··· Entries supplied ···

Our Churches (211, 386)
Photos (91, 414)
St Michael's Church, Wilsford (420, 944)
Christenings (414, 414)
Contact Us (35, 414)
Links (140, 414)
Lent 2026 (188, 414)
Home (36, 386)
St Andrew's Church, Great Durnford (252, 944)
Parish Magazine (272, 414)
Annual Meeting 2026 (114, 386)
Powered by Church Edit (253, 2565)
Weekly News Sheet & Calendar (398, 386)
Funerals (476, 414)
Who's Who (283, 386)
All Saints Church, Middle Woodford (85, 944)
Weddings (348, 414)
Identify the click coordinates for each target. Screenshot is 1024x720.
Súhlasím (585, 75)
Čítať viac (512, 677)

···
··· Entries supplied ···

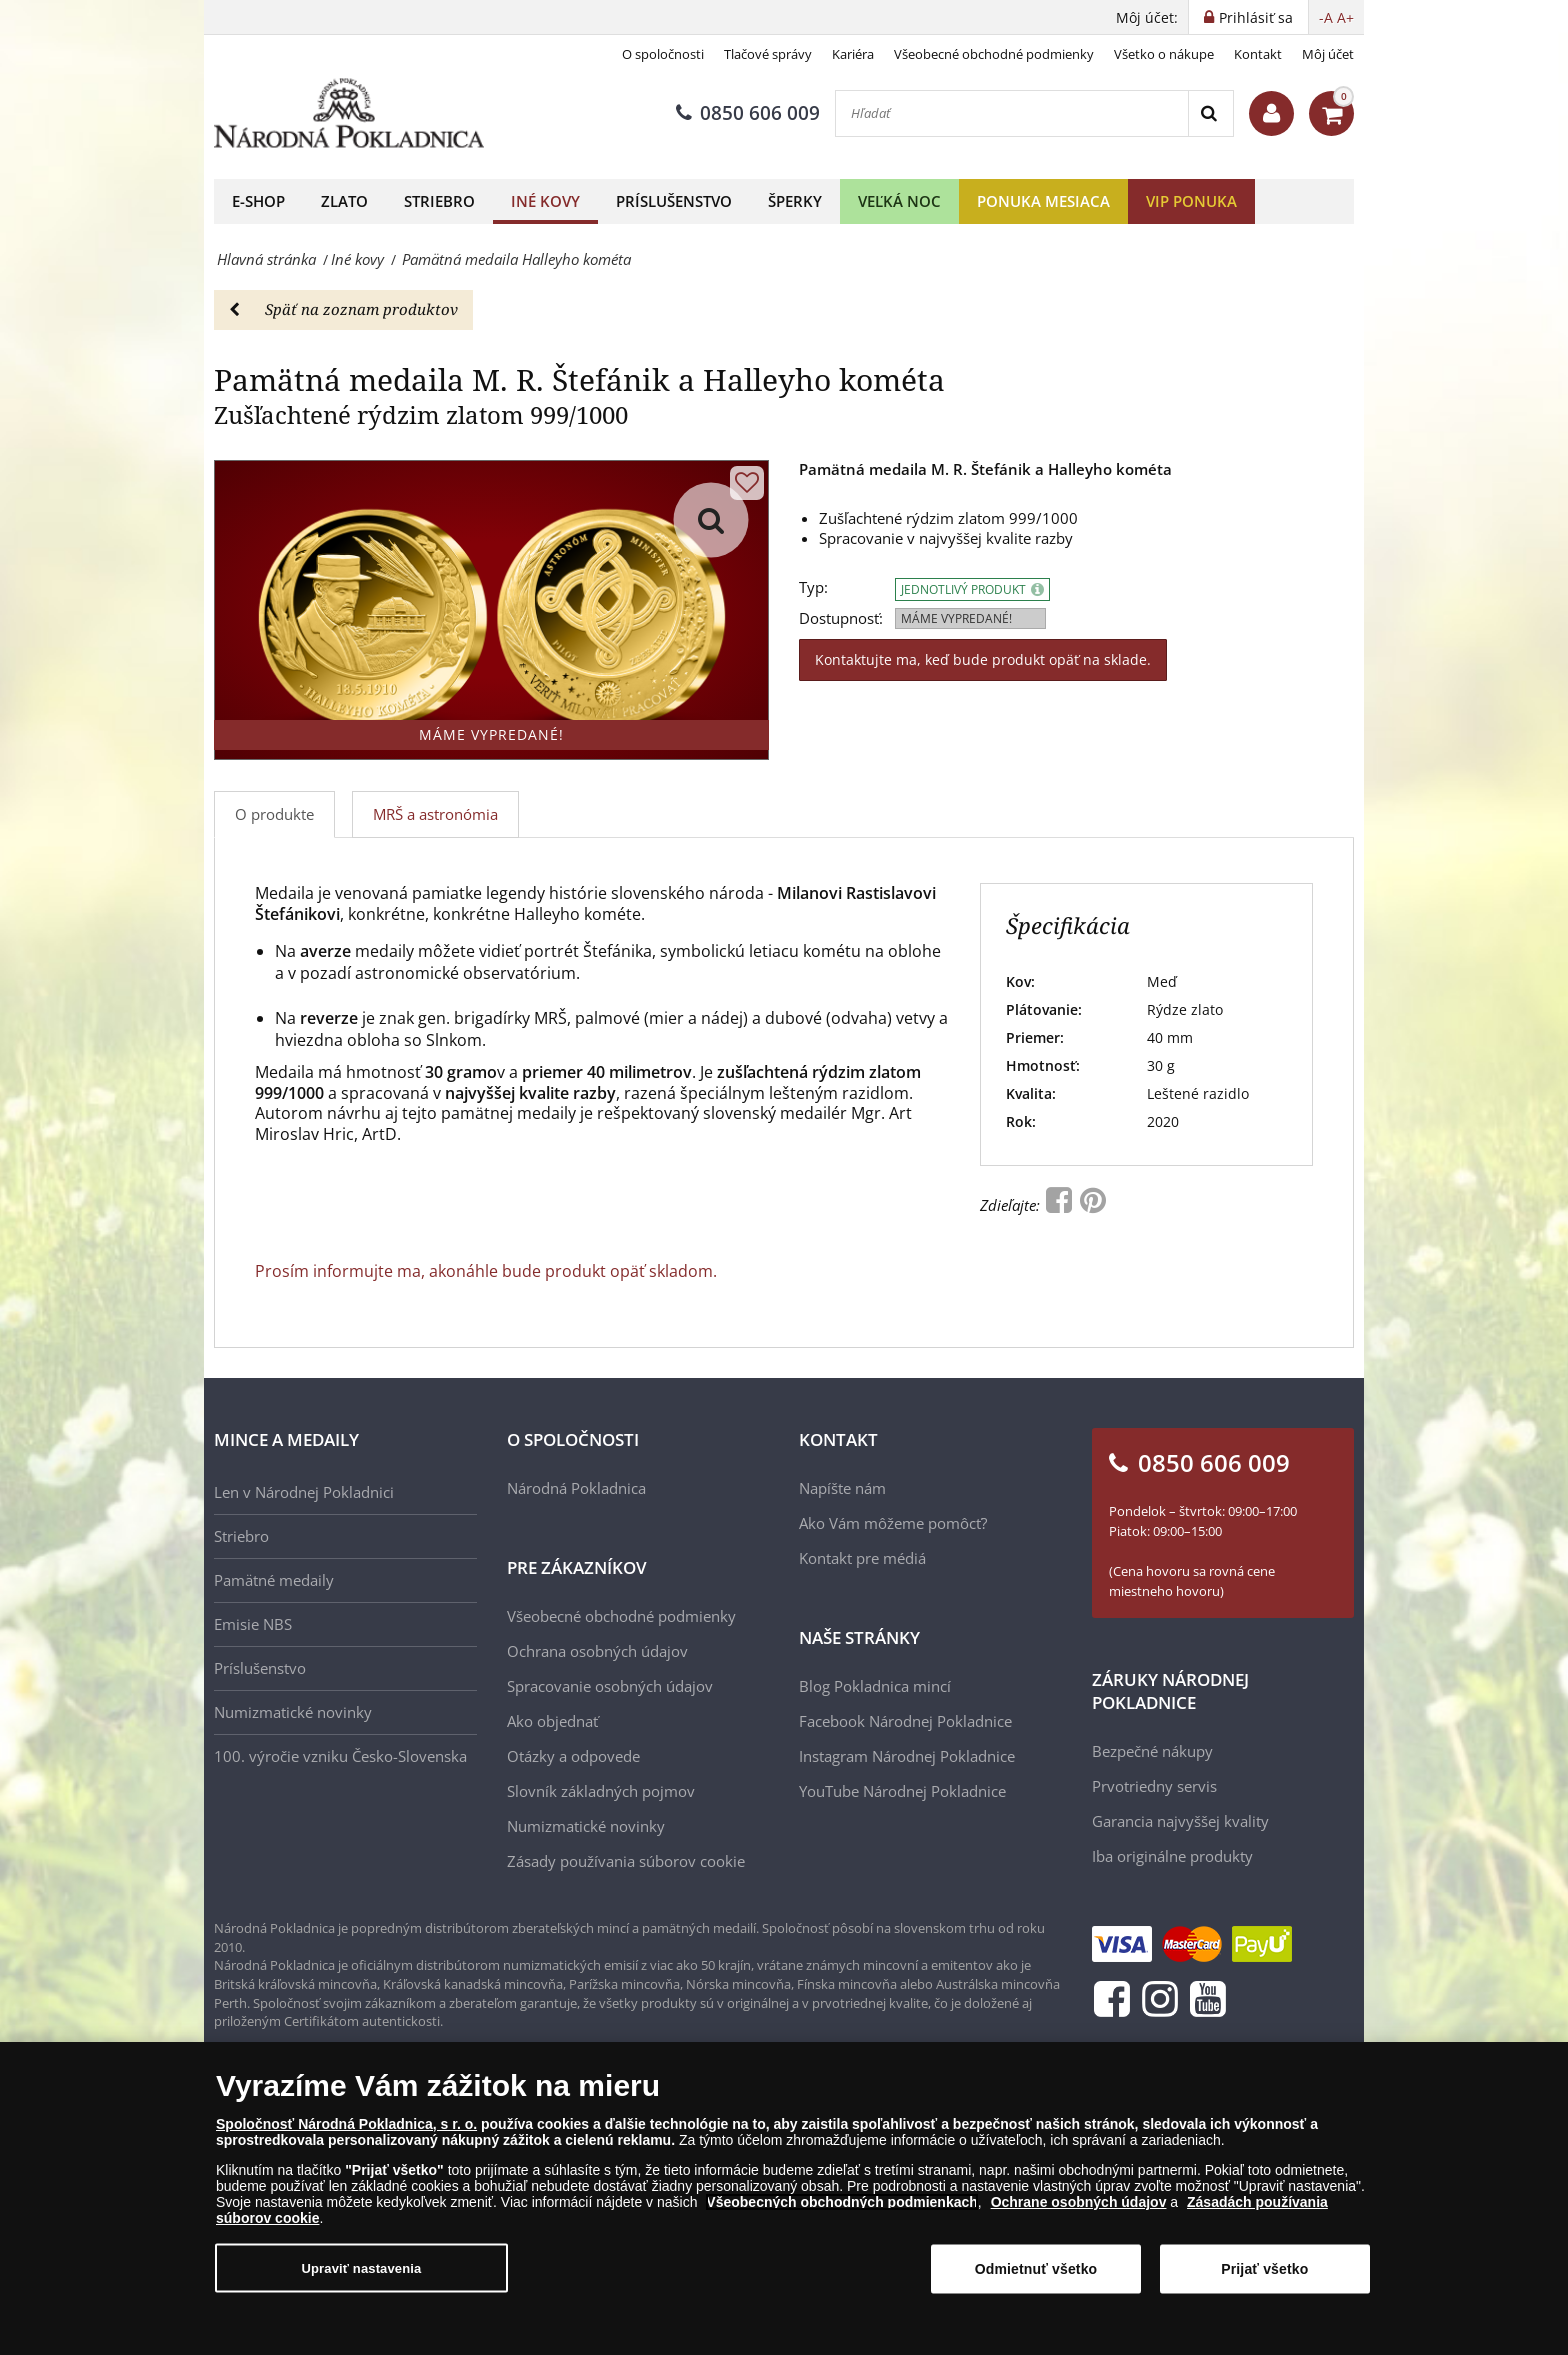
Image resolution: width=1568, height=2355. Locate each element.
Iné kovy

···
··· Entries supplied ···

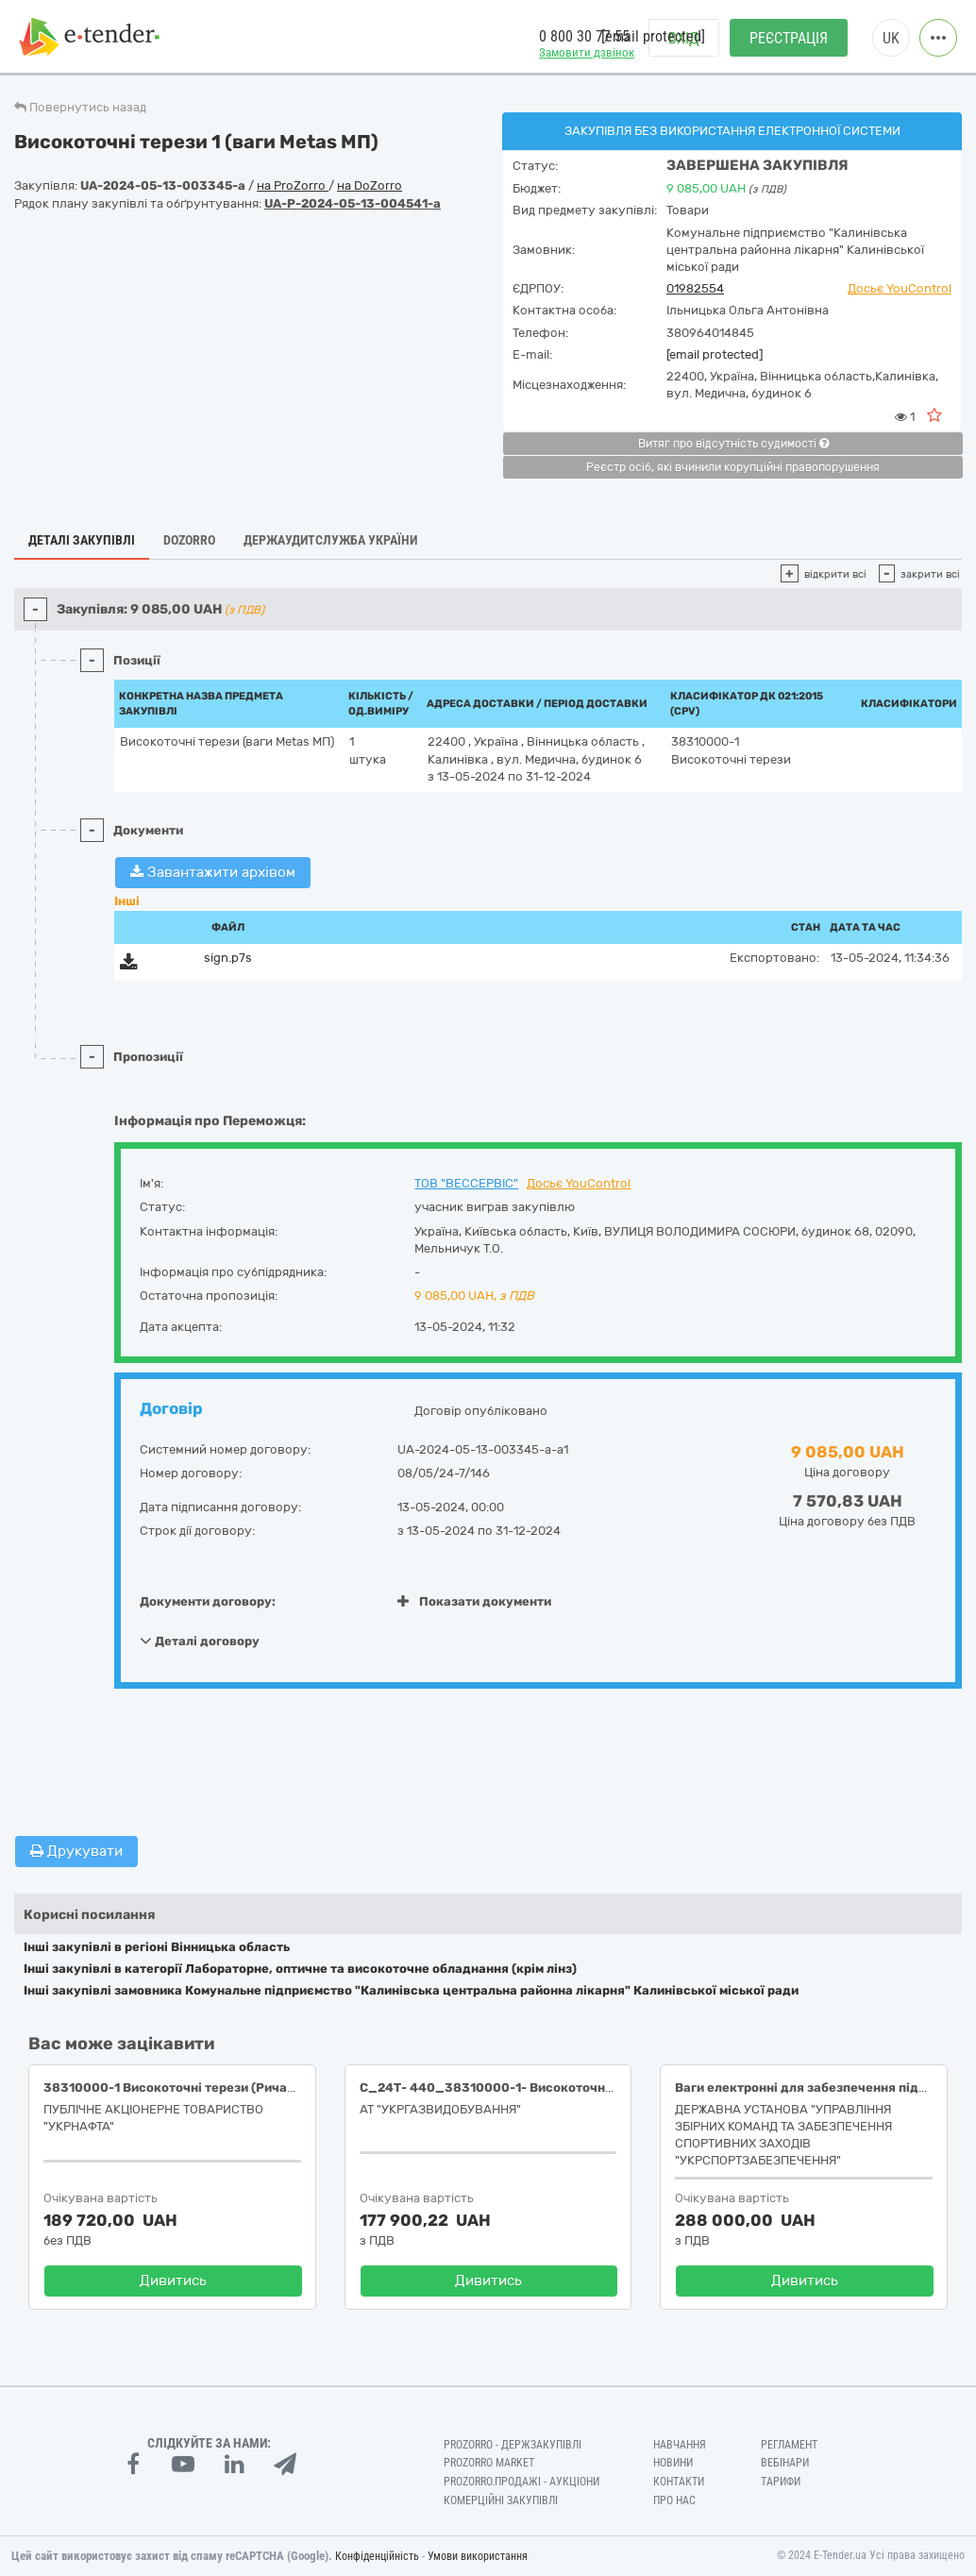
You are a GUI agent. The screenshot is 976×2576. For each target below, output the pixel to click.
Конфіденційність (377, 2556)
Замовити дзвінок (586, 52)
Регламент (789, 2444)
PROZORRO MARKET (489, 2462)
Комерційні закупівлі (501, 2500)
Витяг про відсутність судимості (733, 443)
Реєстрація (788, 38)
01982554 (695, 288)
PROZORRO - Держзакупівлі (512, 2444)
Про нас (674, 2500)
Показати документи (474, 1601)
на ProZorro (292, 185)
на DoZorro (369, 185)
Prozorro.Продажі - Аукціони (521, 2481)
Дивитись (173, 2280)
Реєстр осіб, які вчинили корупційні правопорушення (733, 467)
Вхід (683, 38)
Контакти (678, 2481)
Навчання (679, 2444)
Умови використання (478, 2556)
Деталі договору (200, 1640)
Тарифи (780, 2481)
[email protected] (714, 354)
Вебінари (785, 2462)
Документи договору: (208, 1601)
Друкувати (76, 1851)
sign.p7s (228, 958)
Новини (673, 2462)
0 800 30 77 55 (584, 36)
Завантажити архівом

···

Problem -
All lines in the listing above from the line containing "St Michael's Church, Wilsford (420, 944)" to the line containing "Annual Meeting 2026 (114, 386)", inclusive, should be retyped exactly; no other lines should appear.

Answer -
St Michael's Church, Wilsford (420, 944)
Christenings (414, 414)
Contact Us (35, 414)
Links (140, 414)
Lent 2026 (188, 414)
Home (36, 386)
St Andrew's Church, Great Durnford (252, 944)
Parish Magazine (272, 414)
Annual Meeting 2026 (114, 386)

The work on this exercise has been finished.